Lyceum of the Philippines University was founded in 1952 by José P. Laurel, who became the third president of the Philippines, making LPU the only school founded by a Philippine president. He named the institution after lykeion, the grove in ancient Athens where Aristotle taught his pupils. Its educational vision is founded on principles that its founder, José P. Laurel, set down. It opened its gates to its first students on July 7, 1952.

The LPU Manila campus was built on the site where the old San Juan de Dios Hospital was located.

The university offers undergraduate and graduate programs in various fields including law, the liberal arts, diplomacy, international trade and journalism, as well as nursing, engineering, business and accountancy, mass communications, tourism, and hotel and restaurant management.

=== During the Marcos dictatorship ===

When debt-driven projects during President Ferdinand Marcos' 1969 Presidential campaign led to a massive debt crisis in late December 1969, a wave of student activism swept through the country, and the Lyceum of the Philippines was one of its venues.

During one of the First Quarter Storm protests of the time, Lyceum student Enrique Sta. Brigida was caught and tortured to death by the police; poet Amado V. Hernandez wrote a poem, "Enrique Sta. Brigida: Paghahatid sa Imortalidad," (Tagalog "Deliverance to Immortality") which was read at Sta Brigida's funeral on March 10.

Marcos cracked down hard on student protestors, so that many "moderate" students who originally only asked for reforms were forced to hide from authorities, where the dictatorship's hardline stance gave them no choice but to join the underground resistance. After Marcos declared Martial Law in September 1972, many Lyceum students and alumni were tortured, killed, or both - notably students Alberto Espinas, Eugene "Gene" Grey, and Nestor Pricipe. Others, like student Ramon Jasul, Political Science alumnus Charlie Del Rosario simply disappeared and were never heard from again.

After Marcos was deposed by the civilian-organized People Power Revolution of 1986, Espinas, Grey, Principe, Jasul, and Del Rosario were honored by having their names inscribed on the Wall of Remembrance at the Philippines' Bantayog ng mga Bayani (Tagalog, "Monument of Heroes"), which honors the martyrs who sacrificed their lives to resist the authoritarian regime.

=== Autonomous status ===
The Lyceum of the Philippines University was granted Autonomous Status by the Commission on Higher Education (CHED). It is a Category "A" teaching university in the Philippines. Category "A" assessment is the highest level in the Institutional Quality Assurance through Monitoring and Evaluation framework developed by the Commission on Higher Education (CHED) as another means to assess and monitor the quality of an institution.

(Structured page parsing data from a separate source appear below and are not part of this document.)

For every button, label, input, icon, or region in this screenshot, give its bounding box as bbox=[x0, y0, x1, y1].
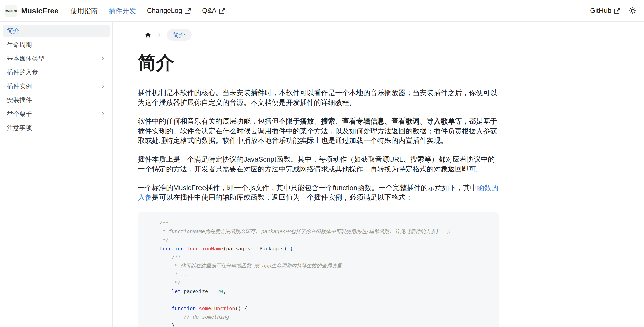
code-line-8: let pageSize = 20; bbox=[159, 287, 489, 296]
code-token: function bbox=[172, 305, 196, 311]
main-content: 简介 简介 插件机制是本软件的核心。当未安装插件时，本软件可以看作是一个本地的音… bbox=[113, 22, 644, 327]
code-line-3: function functionName(packages: IPackage… bbox=[159, 244, 489, 253]
sidebar-item-6[interactable]: 举个栗子 bbox=[3, 108, 110, 120]
code-line-10: function someFunction() { bbox=[159, 304, 489, 313]
code-token: */ bbox=[159, 280, 181, 286]
code-token: function bbox=[159, 246, 184, 252]
nav-item-label: 使用指南 bbox=[70, 6, 98, 15]
github-label: GitHub bbox=[590, 7, 611, 15]
text-run: 软件中的任何和音乐有关的底层功能，包括但不限于 bbox=[138, 117, 300, 125]
bold-text: 查看歌词 bbox=[391, 117, 420, 125]
navbar-links: 使用指南插件开发ChangeLogQ&A bbox=[70, 6, 225, 15]
code-line-7: */ bbox=[159, 278, 489, 287]
sidebar-item-label: 生命周期 bbox=[7, 40, 32, 49]
sidebar-item-7[interactable]: 注意事项 bbox=[3, 121, 110, 134]
sidebar-item-label: 举个栗子 bbox=[7, 110, 32, 118]
code-token: (packages: IPackages) { bbox=[223, 246, 293, 252]
code-token: } bbox=[159, 322, 175, 327]
breadcrumb-home[interactable] bbox=[144, 31, 152, 39]
chevron-right-icon bbox=[157, 33, 161, 37]
code-token: */ bbox=[159, 237, 169, 243]
code-line-6: * ... bbox=[159, 270, 489, 278]
code-line-11: // do something bbox=[159, 313, 489, 321]
code-token: let bbox=[172, 288, 181, 294]
brand[interactable]: ♪MusicFree MusicFree bbox=[5, 5, 58, 17]
sidebar: 简介生命周期基本媒体类型插件的入参插件实例安装插件举个栗子注意事项 bbox=[0, 22, 113, 327]
sidebar-item-2[interactable]: 基本媒体类型 bbox=[3, 52, 110, 65]
code-line-0: /** bbox=[159, 219, 489, 227]
doc-paragraph-1: 软件中的任何和音乐有关的底层功能，包括但不限于播放、搜索、查看专辑信息、查看歌词… bbox=[138, 116, 499, 146]
nav-item-2[interactable]: ChangeLog bbox=[147, 7, 191, 15]
sidebar-item-3[interactable]: 插件的入参 bbox=[3, 66, 110, 78]
code-token: /** bbox=[159, 254, 181, 260]
text-run: 、 bbox=[384, 117, 391, 125]
doc-layout: 简介生命周期基本媒体类型插件的入参插件实例安装插件举个栗子注意事项 简介 简介 … bbox=[0, 22, 644, 327]
page-title: 简介 bbox=[138, 51, 499, 75]
musicfree-logo: ♪MusicFree bbox=[5, 5, 17, 17]
chevron-right-icon bbox=[157, 33, 161, 37]
chevron-right-icon bbox=[100, 83, 106, 89]
code-token bbox=[196, 305, 199, 311]
code-line-12: } bbox=[159, 321, 489, 327]
nav-item-1[interactable]: 插件开发 bbox=[109, 6, 136, 15]
sidebar-item-label: 注意事项 bbox=[7, 124, 32, 132]
text-run: 一个标准的MusicFree插件，即一个.js文件，其中只能包含一个functi… bbox=[138, 184, 477, 192]
code-token: someFunction bbox=[199, 305, 235, 311]
code-block: /** * functionName为任意合法函数名即可; packages中包… bbox=[138, 212, 499, 327]
sidebar-item-label: 安装插件 bbox=[7, 96, 32, 104]
nav-item-0[interactable]: 使用指南 bbox=[70, 6, 98, 15]
breadcrumb-current[interactable]: 简介 bbox=[167, 29, 192, 41]
code-token bbox=[159, 288, 172, 294]
code-token: /** bbox=[159, 220, 169, 226]
theme-toggle-button[interactable] bbox=[629, 7, 637, 15]
brand-title: MusicFree bbox=[21, 7, 58, 15]
doc-body: 插件机制是本软件的核心。当未安装插件时，本软件可以看作是一个本地的音乐播放器；当… bbox=[138, 88, 499, 202]
sidebar-item-1[interactable]: 生命周期 bbox=[3, 38, 110, 51]
sun-icon bbox=[629, 7, 637, 15]
chevron-right-icon bbox=[100, 56, 106, 61]
home-icon bbox=[144, 31, 152, 39]
doc-paragraph-0: 插件机制是本软件的核心。当未安装插件时，本软件可以看作是一个本地的音乐播放器；当… bbox=[138, 88, 499, 107]
code-token bbox=[159, 305, 172, 311]
nav-item-3[interactable]: Q&A bbox=[202, 7, 225, 15]
external-link-icon bbox=[614, 8, 620, 14]
doc-paragraph-3: 一个标准的MusicFree插件，即一个.js文件，其中只能包含一个functi… bbox=[138, 183, 499, 202]
sidebar-item-label: 简介 bbox=[7, 27, 19, 35]
text-run: 、 bbox=[420, 117, 427, 125]
code-line-2: */ bbox=[159, 236, 489, 244]
nav-item-label: ChangeLog bbox=[147, 7, 182, 15]
code-token: * functionName为任意合法函数名即可; packages中包括了你在… bbox=[159, 228, 451, 234]
bold-text: 查看专辑信息 bbox=[342, 117, 384, 125]
bold-text: 播放 bbox=[300, 117, 314, 125]
code-token: * ... bbox=[159, 271, 190, 277]
bold-text: 导入歌单 bbox=[427, 117, 455, 125]
sidebar-item-5[interactable]: 安装插件 bbox=[3, 94, 110, 106]
nav-item-label: 插件开发 bbox=[109, 6, 136, 15]
text-run: 插件本质上是一个满足特定协议的JavaScript函数。其中，每项动作（如获取音… bbox=[138, 155, 495, 173]
navbar: ♪MusicFree MusicFree 使用指南插件开发ChangeLogQ&… bbox=[0, 0, 644, 22]
code-line-1: * functionName为任意合法函数名即可; packages中包括了你在… bbox=[159, 227, 489, 236]
code-line-5: * 你可以在这里编写任何辅助函数 或 app生命周期内持续生效的全局变量 bbox=[159, 261, 489, 270]
navbar-right: GitHub bbox=[590, 7, 637, 15]
text-run: 、 bbox=[335, 117, 342, 125]
github-link[interactable]: GitHub bbox=[590, 7, 620, 15]
sidebar-item-4[interactable]: 插件实例 bbox=[3, 80, 110, 92]
text-run: 插件机制是本软件的核心。当未安装 bbox=[138, 89, 251, 97]
code-token: functionName bbox=[187, 246, 223, 252]
code-token: // do something bbox=[159, 314, 229, 320]
code-token: 20 bbox=[217, 288, 223, 294]
text-run: 、 bbox=[314, 117, 321, 125]
chevron-right-icon bbox=[100, 111, 106, 117]
breadcrumb: 简介 bbox=[144, 29, 499, 41]
text-run: 是可以在插件中使用的辅助库或函数，返回值为一个插件实例，必须满足以下格式： bbox=[152, 193, 413, 201]
bold-text: 插件 bbox=[251, 89, 265, 97]
sidebar-item-label: 插件实例 bbox=[7, 82, 32, 90]
sidebar-item-label: 基本媒体类型 bbox=[7, 54, 45, 63]
code-token: ; bbox=[223, 288, 226, 294]
bold-text: 搜索 bbox=[321, 117, 335, 125]
sidebar-item-0[interactable]: 简介 bbox=[3, 25, 110, 37]
code-line-4: /** bbox=[159, 253, 489, 261]
code-token: * 你可以在这里编写任何辅助函数 或 app生命周期内持续生效的全局变量 bbox=[159, 263, 342, 269]
external-link-icon bbox=[185, 8, 191, 14]
code-token: () { bbox=[235, 305, 247, 311]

It is rated one of the Philippine's Top Universities by Commission on Higher Education (CHED) and the only university in the Philippines passed the accreditation of The Tourism and Hospitality Management Education, Center of Excellence or THE-ICE and hailed as one of the best Asian universities of QS 2022 ranking.

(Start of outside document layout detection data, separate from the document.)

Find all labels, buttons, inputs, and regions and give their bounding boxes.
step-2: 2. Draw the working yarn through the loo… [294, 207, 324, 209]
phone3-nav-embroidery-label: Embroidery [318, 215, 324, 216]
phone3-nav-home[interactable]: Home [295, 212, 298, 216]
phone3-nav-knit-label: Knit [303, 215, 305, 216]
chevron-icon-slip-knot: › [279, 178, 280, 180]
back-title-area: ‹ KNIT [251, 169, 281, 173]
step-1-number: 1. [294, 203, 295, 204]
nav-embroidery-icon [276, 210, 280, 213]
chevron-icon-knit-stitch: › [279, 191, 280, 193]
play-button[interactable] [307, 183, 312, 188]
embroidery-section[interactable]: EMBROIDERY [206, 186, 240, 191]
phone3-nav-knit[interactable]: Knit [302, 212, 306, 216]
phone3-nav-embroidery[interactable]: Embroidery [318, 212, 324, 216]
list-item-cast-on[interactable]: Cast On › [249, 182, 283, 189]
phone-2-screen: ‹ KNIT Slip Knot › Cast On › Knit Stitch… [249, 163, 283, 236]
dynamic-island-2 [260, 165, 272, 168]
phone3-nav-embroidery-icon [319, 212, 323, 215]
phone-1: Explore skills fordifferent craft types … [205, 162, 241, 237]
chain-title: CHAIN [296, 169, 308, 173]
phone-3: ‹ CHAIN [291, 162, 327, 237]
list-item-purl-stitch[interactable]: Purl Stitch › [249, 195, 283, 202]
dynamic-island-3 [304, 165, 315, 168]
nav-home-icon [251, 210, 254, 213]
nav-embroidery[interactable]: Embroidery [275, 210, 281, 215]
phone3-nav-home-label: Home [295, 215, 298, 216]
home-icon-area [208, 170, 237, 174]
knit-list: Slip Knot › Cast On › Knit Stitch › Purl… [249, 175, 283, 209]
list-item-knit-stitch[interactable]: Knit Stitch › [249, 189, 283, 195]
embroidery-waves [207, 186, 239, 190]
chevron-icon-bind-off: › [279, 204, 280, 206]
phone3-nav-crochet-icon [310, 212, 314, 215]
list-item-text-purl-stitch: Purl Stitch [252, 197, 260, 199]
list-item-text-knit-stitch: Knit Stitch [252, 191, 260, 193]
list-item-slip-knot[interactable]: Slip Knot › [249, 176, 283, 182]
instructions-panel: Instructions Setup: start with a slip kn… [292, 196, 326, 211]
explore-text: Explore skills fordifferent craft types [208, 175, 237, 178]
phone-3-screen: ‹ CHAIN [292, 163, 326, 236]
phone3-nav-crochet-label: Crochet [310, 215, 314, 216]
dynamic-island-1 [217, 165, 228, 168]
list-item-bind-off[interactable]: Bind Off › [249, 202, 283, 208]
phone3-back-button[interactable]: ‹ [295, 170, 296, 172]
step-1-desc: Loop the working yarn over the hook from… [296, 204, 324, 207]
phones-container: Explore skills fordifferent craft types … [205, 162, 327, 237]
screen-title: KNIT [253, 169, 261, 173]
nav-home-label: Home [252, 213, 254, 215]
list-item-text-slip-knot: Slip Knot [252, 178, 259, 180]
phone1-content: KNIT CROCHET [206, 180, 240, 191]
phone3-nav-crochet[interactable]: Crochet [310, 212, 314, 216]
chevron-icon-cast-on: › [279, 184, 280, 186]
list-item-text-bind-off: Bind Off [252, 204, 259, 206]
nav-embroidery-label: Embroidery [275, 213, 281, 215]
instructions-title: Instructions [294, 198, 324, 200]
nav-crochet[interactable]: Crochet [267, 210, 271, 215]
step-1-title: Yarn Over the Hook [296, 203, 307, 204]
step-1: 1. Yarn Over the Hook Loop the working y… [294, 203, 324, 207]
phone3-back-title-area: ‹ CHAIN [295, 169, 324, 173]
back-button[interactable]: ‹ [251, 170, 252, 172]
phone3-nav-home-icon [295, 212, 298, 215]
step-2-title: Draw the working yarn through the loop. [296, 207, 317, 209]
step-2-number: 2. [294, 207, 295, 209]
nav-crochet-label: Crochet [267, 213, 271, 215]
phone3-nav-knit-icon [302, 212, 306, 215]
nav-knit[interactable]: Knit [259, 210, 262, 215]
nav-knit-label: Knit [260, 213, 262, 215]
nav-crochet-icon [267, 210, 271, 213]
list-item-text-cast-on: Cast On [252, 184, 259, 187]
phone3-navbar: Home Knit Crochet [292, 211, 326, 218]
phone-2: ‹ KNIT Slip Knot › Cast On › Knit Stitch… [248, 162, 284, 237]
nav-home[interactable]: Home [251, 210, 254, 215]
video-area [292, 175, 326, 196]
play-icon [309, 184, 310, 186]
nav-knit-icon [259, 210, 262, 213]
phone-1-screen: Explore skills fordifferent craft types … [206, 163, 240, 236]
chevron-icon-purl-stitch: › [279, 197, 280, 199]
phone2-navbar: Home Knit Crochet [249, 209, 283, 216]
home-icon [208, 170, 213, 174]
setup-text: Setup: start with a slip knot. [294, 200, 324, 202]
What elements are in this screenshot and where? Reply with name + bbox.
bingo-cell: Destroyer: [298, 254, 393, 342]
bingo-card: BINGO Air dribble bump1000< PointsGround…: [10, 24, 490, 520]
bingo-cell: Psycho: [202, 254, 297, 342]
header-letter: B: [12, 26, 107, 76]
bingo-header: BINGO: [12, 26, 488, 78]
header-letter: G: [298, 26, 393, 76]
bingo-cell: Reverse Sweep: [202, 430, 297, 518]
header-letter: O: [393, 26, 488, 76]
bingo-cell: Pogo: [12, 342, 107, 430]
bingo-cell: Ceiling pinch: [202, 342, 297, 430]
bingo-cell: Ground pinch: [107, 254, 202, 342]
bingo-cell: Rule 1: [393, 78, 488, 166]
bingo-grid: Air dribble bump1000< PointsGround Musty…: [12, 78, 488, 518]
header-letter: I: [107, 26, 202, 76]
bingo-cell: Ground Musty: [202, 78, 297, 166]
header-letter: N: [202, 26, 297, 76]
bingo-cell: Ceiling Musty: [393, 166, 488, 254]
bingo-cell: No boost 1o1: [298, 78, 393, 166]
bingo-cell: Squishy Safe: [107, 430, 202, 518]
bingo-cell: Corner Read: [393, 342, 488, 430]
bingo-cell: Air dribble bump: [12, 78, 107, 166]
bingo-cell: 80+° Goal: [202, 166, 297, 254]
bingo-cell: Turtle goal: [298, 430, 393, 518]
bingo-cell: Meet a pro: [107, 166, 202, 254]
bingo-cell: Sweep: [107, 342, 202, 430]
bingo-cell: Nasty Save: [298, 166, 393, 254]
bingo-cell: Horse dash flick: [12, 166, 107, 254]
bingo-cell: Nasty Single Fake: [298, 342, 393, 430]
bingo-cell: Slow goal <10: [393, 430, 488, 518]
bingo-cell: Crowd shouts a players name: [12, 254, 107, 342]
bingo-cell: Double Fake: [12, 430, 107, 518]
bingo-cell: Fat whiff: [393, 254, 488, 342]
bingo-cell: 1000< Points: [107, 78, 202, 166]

It is a member of the Intramuros Consortium which includes Mapúa University, Colegio de San Juan de Letran, and Pamantasan ng Lungsod ng Maynila (University of the City of Manila).

Four programs — Business Administration, Hotel and Restaurant Management, Liberal Arts, and Sciences — have Level 3 Reaccredited Status by the Philippine Association of Colleges and Universities Commission on Accreditation while its Computer Engineering, Information Technology, Tourism, Computer Science, Nursing, Master of Public Administration, Master of Business Administration were granted Level 2 Reaccredited Status by PACUCOA (Philippine Association of Colleges and Universities Commission on Accreditation).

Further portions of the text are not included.